Each line below should be repeated exactly, but no picture should be carried over.

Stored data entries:
* * * * *

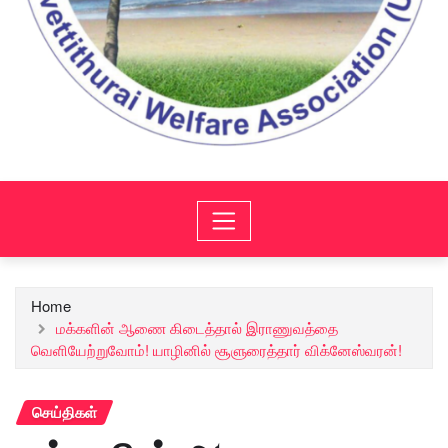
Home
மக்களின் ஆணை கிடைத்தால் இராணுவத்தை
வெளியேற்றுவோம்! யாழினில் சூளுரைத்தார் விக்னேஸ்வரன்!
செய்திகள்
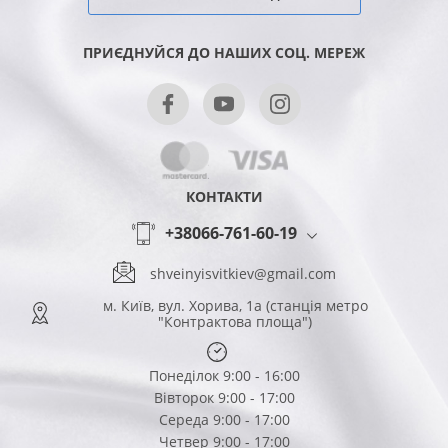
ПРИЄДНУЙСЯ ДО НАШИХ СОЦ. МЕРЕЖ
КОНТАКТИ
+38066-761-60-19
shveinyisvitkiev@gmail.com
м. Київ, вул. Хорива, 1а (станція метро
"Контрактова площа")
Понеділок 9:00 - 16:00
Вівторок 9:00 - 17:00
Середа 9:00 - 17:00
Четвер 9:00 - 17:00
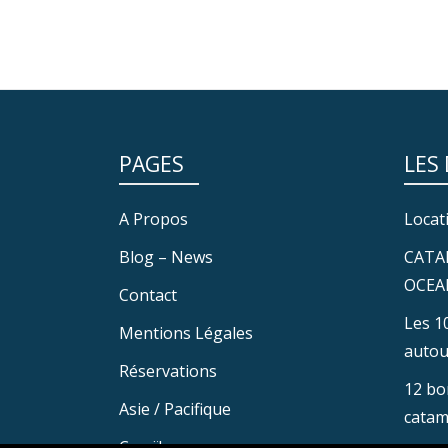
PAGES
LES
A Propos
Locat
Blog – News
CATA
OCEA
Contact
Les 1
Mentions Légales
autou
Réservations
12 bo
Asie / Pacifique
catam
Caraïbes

* * * * *

Solution to this exercise ::
Home
மக்களின் ஆணை கிடைத்தால் இராணுவத்தை
வெளியேற்றுவோம்! யாழினில் சூளுரைத்தார் விக்னேஸ்வரன்!
செய்திகள்
ПРИЄДНУЙСЯ ДО НАШИХ СОЦ. МЕРЕЖ
КОНТАКТИ
+38066-761-60-19
shveinyisvitkiev@gmail.com
м. Київ, вул. Хорива, 1а (станція метро
"Контрактова площа")
Понеділок 9:00 - 16:00
Вівторок 9:00 - 17:00
Середа 9:00 - 17:00
Четвер 9:00 - 17:00
PAGES
LES
A Propos
Locat
Blog – News
CATA
OCEA
Contact
Les 1
Mentions Légales
autou
Réservations
12 bo
Asie / Pacifique
catam
Caraïbes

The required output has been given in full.